Merseyside Police has 'surplus officers', PCC candidate claims
Merseyside Police has "surplus" officers and should disband specialist drug and hate crime units, a Police and Crime Commissioner candidate has said.
A debate was held on BBC Radio Merseyside earlier between candidates for the new role.
English Democrat candidate Paul Rimmer said the force should not be "fighting political agendas" by setting up units for specific crimes.
Labour's Jane Kennedy said the force must engage with minority groups.
Mr Rimmer was arrested in May after protesting against Toxteth police station flying a pro-gay rights flag. The case was later dropped.
"I think certain groups have favouritism. That's why the gay flag was such a serious issue - it's a sectarian approach which divides society.
"The chief constable has to respond to crime as it happens. We can't put resources aside for specific units.
"People want more bobbies on the beat, they don't want any political correctness in the police."
He added: "There are surplus officers on Merseyside - the force has cut 600 officers in the last three years and crime continues to fall."
Labour's Jane Kennedy argued police must make the effort to engage with groups who may "feel they can't approach the police" on issues like racial abuse, and put resources into making officers visible on the streets.
She said: "Many people have said to me how they value seeing more police officers on the beat, but that has to be balanced with tackling serious and organised crime, tackling gun and violent gang crime and working in co-operation with other forces.
"If I listen to the communities in Norris Green, Kirby or Bootle who are suffering gun and gang violence day by day, that violence is largely connected with organised criminal networks."
The force was tasked by the government with making savings of £61.5m over the next four years.
Hilary Jones, of the UK Independence Party, said extra savings could be made by getting more officers out from behind desks, adding: "Every police officer should spend two days a month out on the streets, not deskbound.
"Some have nice little desk jobs and are not out doing any of the work."
Independent Kiron Reid said police stations, some of which have closed to the public to make efficiency savings, should be made accessible again.
'Police have retreated'
He explained: "I was in Tranmere on Sunday night - there was a police station there with big signs saying you can't talk to the police there you have to go to Birkenhead.
"This was an operational police station with lights on and a van outside with signs up saying: 'Don't come and talk to us'.
"The police have retreated from the public and we should reverse that."
Liberal Democrat Paula Keaveney and Conservative Geoffrey Gubb agreed that the idea of police stations being the only place where people can find officers could be outdated.
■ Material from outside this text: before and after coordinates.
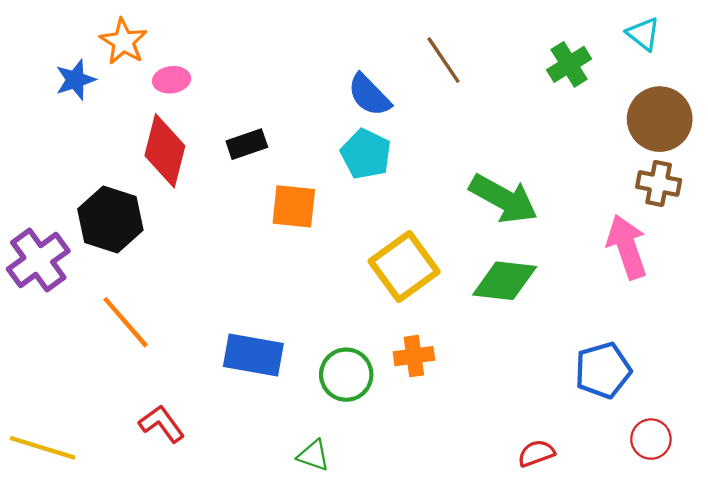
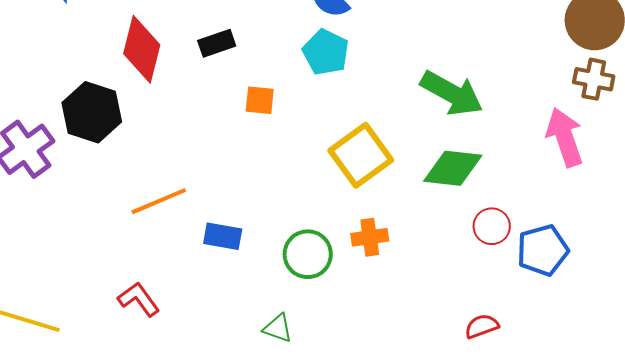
orange square: (294, 206) -> (260, 100), size x0.7
orange line: (126, 322) -> (159, 201), moved, turned -72
blue rectangle: (253, 355) -> (223, 236), size x0.7
red circle: (651, 439) -> (492, 226), moved

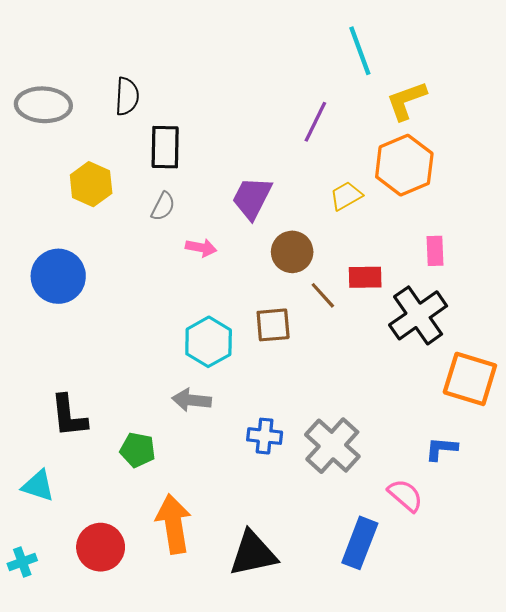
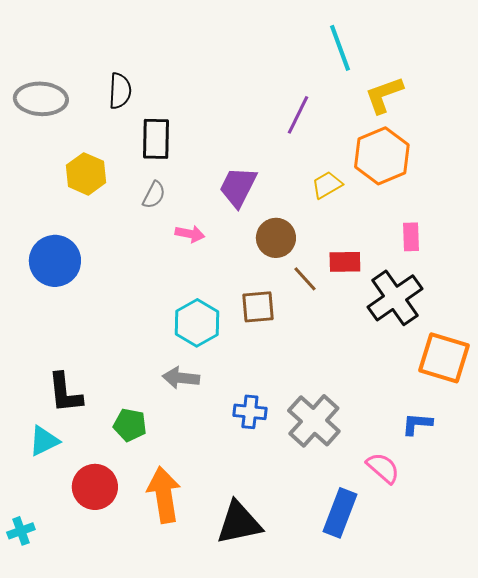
cyan triangle: (38, 486) -> (44, 441), moved, turned -44
red circle: (101, 547) -> (95, 487), moved

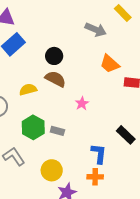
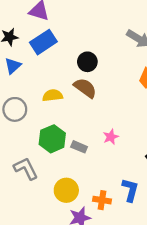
pink star: (82, 103) -> (111, 137), moved
blue L-shape: (99, 154) -> (130, 190), moved
orange cross: (95, 177) -> (102, 200), moved

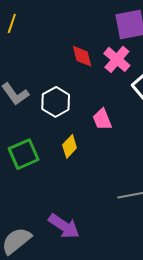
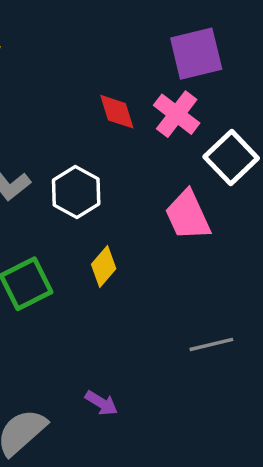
pink trapezoid: (102, 119) -> (188, 215), moved, size x1.4
purple arrow: (64, 226) -> (101, 403), size x0.6

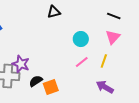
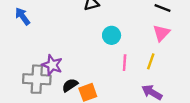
cyan circle: (81, 39) -> (112, 35), moved
pink line: (82, 62) -> (125, 63), turned -48

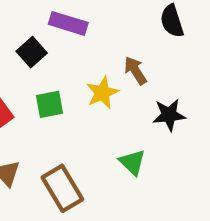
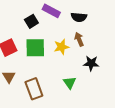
black semicircle: (172, 21) -> (79, 17), moved, turned -77
green square: (50, 104) -> (35, 48), size x1.5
Ms Keaveney said: "There are some police stations where it's good to keep the counter open because of their location, but there are others where I would rather the police had say a two-hour regular slot in the Co-op than sat in a building that nobody came to."
Mr Gubb added: "If the police station was positioned there back in the 1930s is it still needed where it is? Perhaps we need to look at where the community is more likely to access the police."